The Hitchhiker's Guide to `sys.path`

Disclaimer: This is a very technical blog. The ideas discussed here will not be immediately useful but if you are someone who is into developing python packages or production applications then this knowledge will surely help to become better at it.

Introduction

When you run a python script or python REPL, the python interpreter will just initialize a few variables and then will start executing your instructions. If you need additional functionalities, then you can import specific libraries using the import statement. The import statement does two operations; it searches for the named module, then it binds the results of that search to a name in the local scope. In this blog, we will discuss the first operation in detail.

The first and the most obvious question is, “Where does the import statement search for packages?”. Its quite simple, just run the following:

import sys 
print(sys.path)

Here’s what the output looks for me:

image

As you can see, sys.path is just a python list with a bunch of strings (representing paths). import statement uses paths in sys.path list to search for modules/packages. You can easily import all the packages present in any of these paths.

Note: I will be using the terms modules and packages, throughout this blog. You can read this blog or watch this video to better understand the difference between python modules and packages.

One interesting thing to note is, Python has automatically adds Current Working Directory (CWD) to the list. This allows you load any python module/package that is present in the CWD, with the import statement.

Add absolute path to sys.path

Since, sys.path is just a python list, we can perform all the list operations on it. This will allow us to do many interesting things. Lets start with a simple use-case where your python module/package is present in some other directory (say /home/downloads). To load it, you can simply add the absolute path to sys.path list.

sys.path.append('/home/downloads/')

After executing the above line, you can load the module/package using the import statement. This is approach is not recommended, use it only for quick experimentation.

Importing from parent/upper directory

In python 3.4 and later, the support for relative imports was removed except when you are inside a package. So if you have multiple python modules that are organized in folders and sub-folders then you are going to have a hard time importing them (particularly when you will try to import modules from parent folders and above).

One possible solution is to add the absolute path of the root directory to sys.path, but this is not a good practice.

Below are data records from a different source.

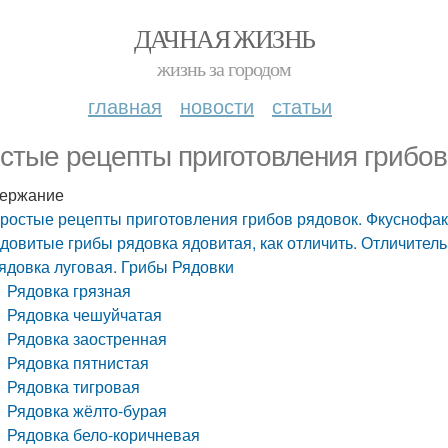
ДАЧНАЯ ЖИЗНЬ
жизнь за городом
главная
новости
статьи
стые рецепты приготовления грибов
ержание
ростые рецепты приготовления грибов рядовок. Фкуснофа
довитые грибы рядовка ядовитая, как отличить. Отличител
ядовка луговая. Грибы Рядовки
Рядовка грязная
Рядовка чешуйчатая
Рядовка заостренная
Рядовка пятнистая
Рядовка тигровая
Рядовка жёлто-бурая
Рядовка бело-коричневая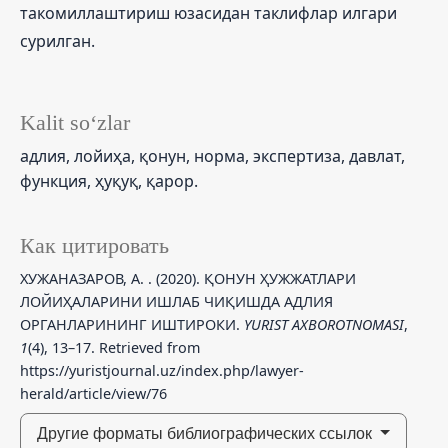
такомиллаштириш юзасидан таклифлар илгари
сурилган.
Kalit so‘zlar
адлия, лойиҳа, қонун, норма, экспертиза, давлат,
функция, ҳуқуқ, қарор.
Как цитировать
ХУЖАНАЗАРОВ, А. . (2020). ҚОНУН ҲУЖЖАТЛАРИ
ЛОЙИҲАЛАРИНИ ИШЛАБ ЧИҚИШДА АДЛИЯ
ОРГАНЛАРИНИНГ ИШТИРОКИ.
YURIST AXBOROTNOMASI
,
1
(4), 13–17. Retrieved from
https://yuristjournal.uz/index.php/lawyer-
herald/article/view/76
Другие форматы библиографических ссылок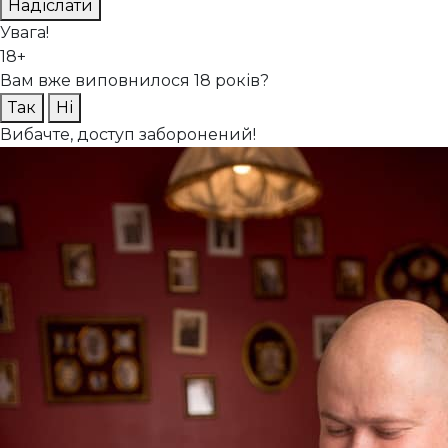
Надіслати
Увага!
18+
Вам вже виповнилося 18 років?
Так
Ні
Вибачте, доступ заборонений!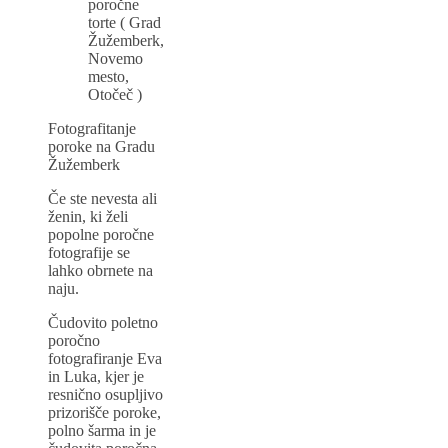
poročne
torte ( Grad
Žužemberk,
Novemo
mesto,
Otočeč )
Fotografitanje
poroke na Gradu
Žužemberk
Če ste nevesta ali
ženin, ki želi
popolne poročne
fotografije se
lahko obrnete na
naju.
Čudovito poletno
poročno
fotografiranje Eva
in Luka, kjer je
resnično osupljivo
prizorišče poroke,
polno šarma in je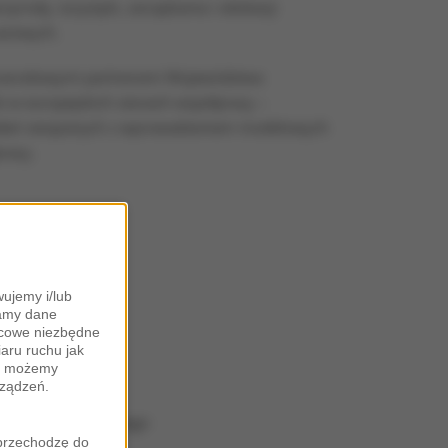
rody, turystyki, zarządzania i edukacji
razowych.
dzynarodowymi partnerami Województwa
i w europejskich sieciach współpracy –
iałań związanych z wprowadzeniem modelowych
racy.
ujemy i/lub
zamy dane
ońcowe niezbędne
iaru ruchu jak
zy możemy
rządzeń.
ództwa Małopolskiego
"przechodzę do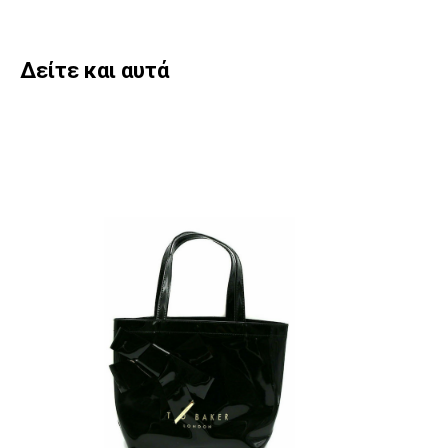
Δείτε και αυτά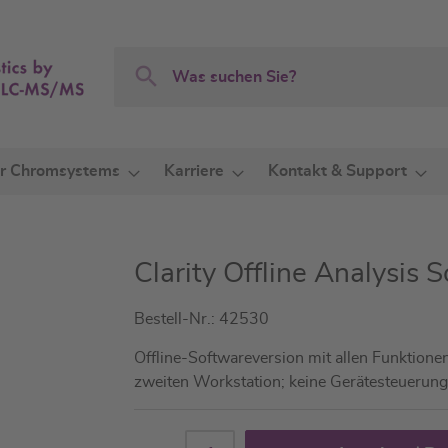
Search
Search
r Chromsystems
Karriere
Kontakt & Support
Clarity Offline Analysis 
Bestell-Nr.: 42530
Offline-Softwareversion mit allen Funktione
zweiten Workstation; keine Gerätesteuerun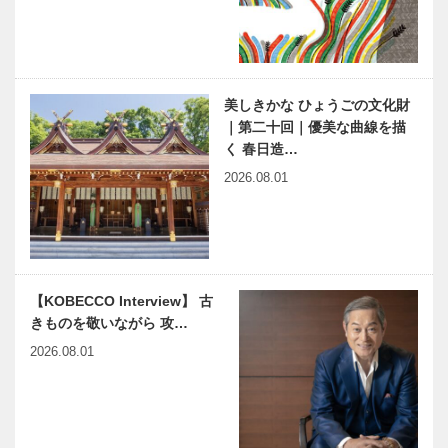
美しきかな ひょうごの文化財
｜第二十回｜優美な曲線を描
く 春日造…
2026.08.01
【KOBECCO Interview】 古
きものを敬いながら 攻…
2026.08.01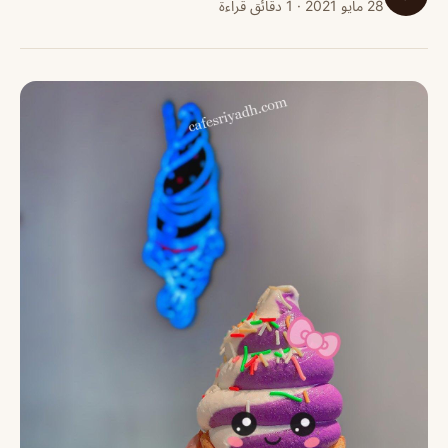
28 مايو 2021 · 1 دقائق قراءة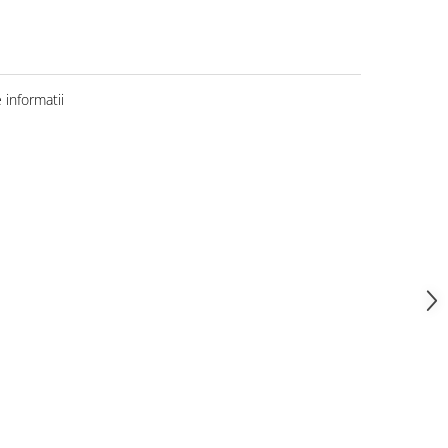
informatii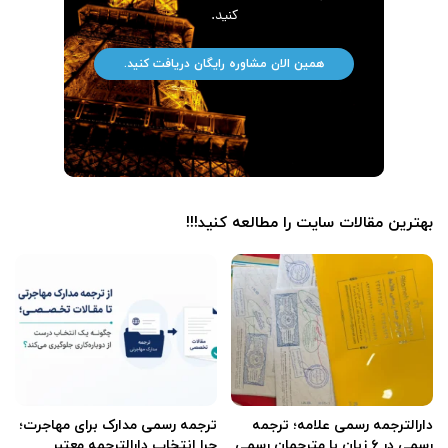
کنید.
همین الان مشاوره رایگان دریافت کنید.
بهترین مقالات سایت را مطالعه کنید!!!
دارالترجمه رسمی علامه؛ ترجمه
ترجمه رسمی مدارک برای مهاجرت؛
رسمی در ۶ زبان با مترجمان رسمی
چرا انتخاب دارالترجمه معتبر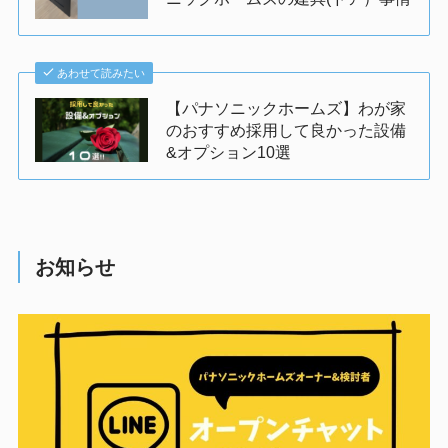
あわせて読みたい
【パナソニックホームズ】わが家
のおすすめ採用して良かった設備
&オプション10選
お知らせ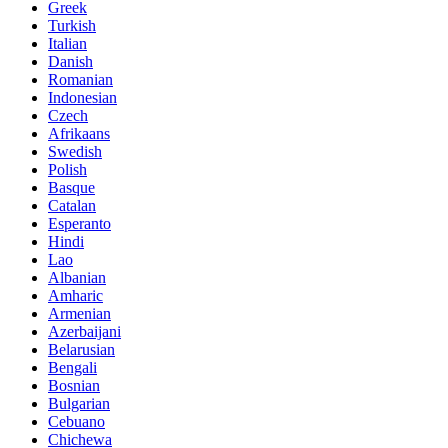
Greek
Turkish
Italian
Danish
Romanian
Indonesian
Czech
Afrikaans
Swedish
Polish
Basque
Catalan
Esperanto
Hindi
Lao
Albanian
Amharic
Armenian
Azerbaijani
Belarusian
Bengali
Bosnian
Bulgarian
Cebuano
Chichewa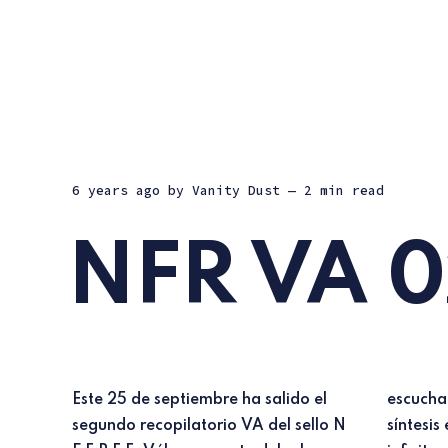
6 years ago
by
Vanity Dust
— 2 min read
NFR VA 0
Este 25 de septiembre ha salido el
escucha. Cuando pensamos en la
segundo recopilatorio VA del sello N
síntesis electrónica pensamos en el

You may ask why? because we are hard coding absolute path in our code. What if the location of the module/package that you are trying to import changes? Also, your code will not work in other systems. Unless and until they have the same module/package in the same location as yours. This requires you to make changes to your script before you can use it.

Ok ok Ankur, we get it. So, what is the solution? You already know it, relative paths. Instead of adding absolute path we will add relative path since, we know, our module/package will always be present in the same relative location. The important question here is “relative to what?”. This is where things get interesting, so pay close attention.

Relative to CWD

One approach is to import modules/packages relative to CWD (from where the python program is executed). For example, if your directory structure is a following:

mymodule
    ├── aa.py
    └── b
        ├── bb.py
        └── c
            └── cc.py

Say, you are inside cc.py and you want to import some method/class from aa.py. To accomplish this, just add the following lines to the top in cc.py:

import sys
sys.path.append("../../") # added mymodule
import aa


--------- OR -----------

import sys
sys.path.append("../../../")  # added mymodule's parent
from mymodule import aa

Now you can zip the mymodule directory and share it with anyone. Your code will work as expected in all other systems as well. But don’t start celebrating yet, there’s a catch. You can only run this code when you are inside c directory. You will get ModuleNotFoundError if you try to run the cc.py from any other directory. This happens because you are importing aa.py with respect to your CWD, changing the CWD will break the code.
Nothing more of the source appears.